Stored data entries |

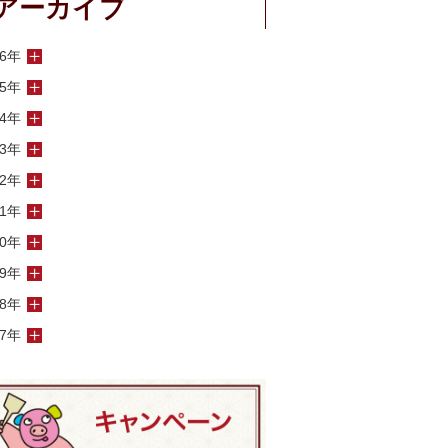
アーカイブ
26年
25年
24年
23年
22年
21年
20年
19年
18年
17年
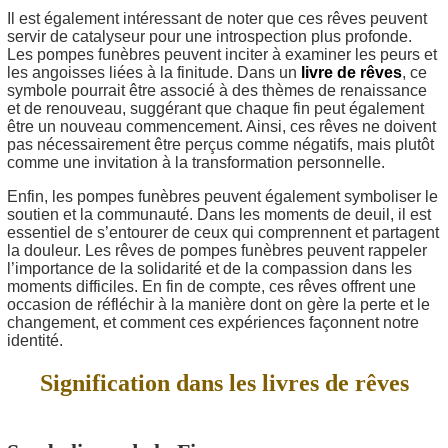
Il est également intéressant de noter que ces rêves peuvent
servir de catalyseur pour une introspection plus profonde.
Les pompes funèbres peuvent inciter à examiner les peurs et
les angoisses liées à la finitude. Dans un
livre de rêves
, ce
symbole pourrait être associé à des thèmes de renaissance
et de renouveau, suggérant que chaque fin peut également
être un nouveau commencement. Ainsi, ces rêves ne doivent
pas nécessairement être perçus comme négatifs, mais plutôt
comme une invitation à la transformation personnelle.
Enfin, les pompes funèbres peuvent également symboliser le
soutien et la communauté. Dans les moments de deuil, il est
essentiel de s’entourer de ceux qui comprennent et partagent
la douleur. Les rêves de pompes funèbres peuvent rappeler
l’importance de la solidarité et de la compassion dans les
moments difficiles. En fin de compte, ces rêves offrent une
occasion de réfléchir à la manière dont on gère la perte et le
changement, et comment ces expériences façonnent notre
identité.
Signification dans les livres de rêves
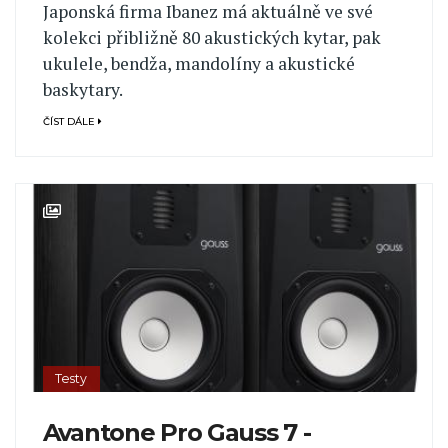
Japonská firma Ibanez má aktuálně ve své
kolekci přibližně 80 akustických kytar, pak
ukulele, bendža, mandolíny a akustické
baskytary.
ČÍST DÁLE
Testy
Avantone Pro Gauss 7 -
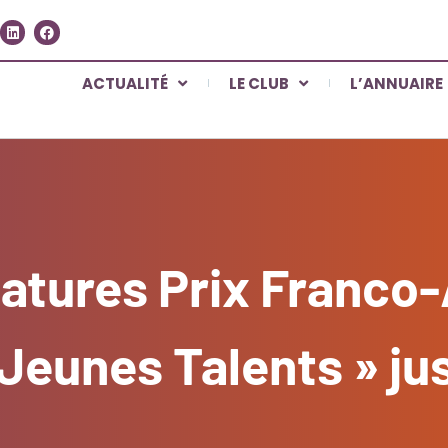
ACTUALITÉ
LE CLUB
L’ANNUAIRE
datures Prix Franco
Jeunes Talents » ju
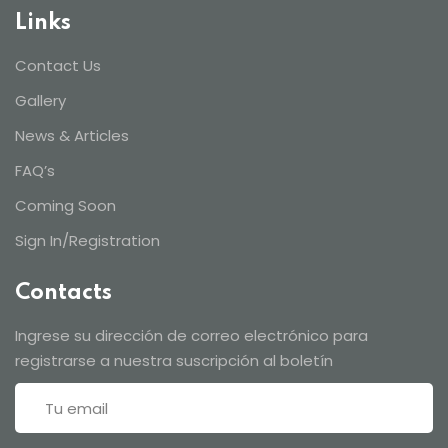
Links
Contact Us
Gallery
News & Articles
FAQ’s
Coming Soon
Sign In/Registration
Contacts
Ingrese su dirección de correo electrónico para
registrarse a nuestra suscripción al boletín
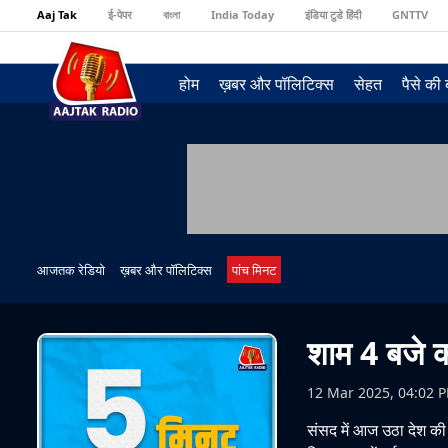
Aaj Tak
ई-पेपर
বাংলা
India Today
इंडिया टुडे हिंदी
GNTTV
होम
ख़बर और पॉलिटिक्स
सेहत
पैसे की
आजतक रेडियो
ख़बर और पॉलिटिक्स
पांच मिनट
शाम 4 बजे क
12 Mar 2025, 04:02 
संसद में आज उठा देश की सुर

What you have to do | Whatever pictures the records hold, omit them; give again exactly the lines from the one containing "la douleur. Les" through the one containing "Japonská firma Ibanez má aktuálně ve své".

Solved exercise |
la douleur. Les rêves de pompes funèbres peuvent rappeler
l’importance de la solidarité et de la compassion dans les
moments difficiles. En fin de compte, ces rêves offrent une
occasion de réfléchir à la manière dont on gère la perte et le
changement, et comment ces expériences façonnent notre
identité.
Signification dans les livres de rêves
Japonská firma Ibanez má aktuálně ve své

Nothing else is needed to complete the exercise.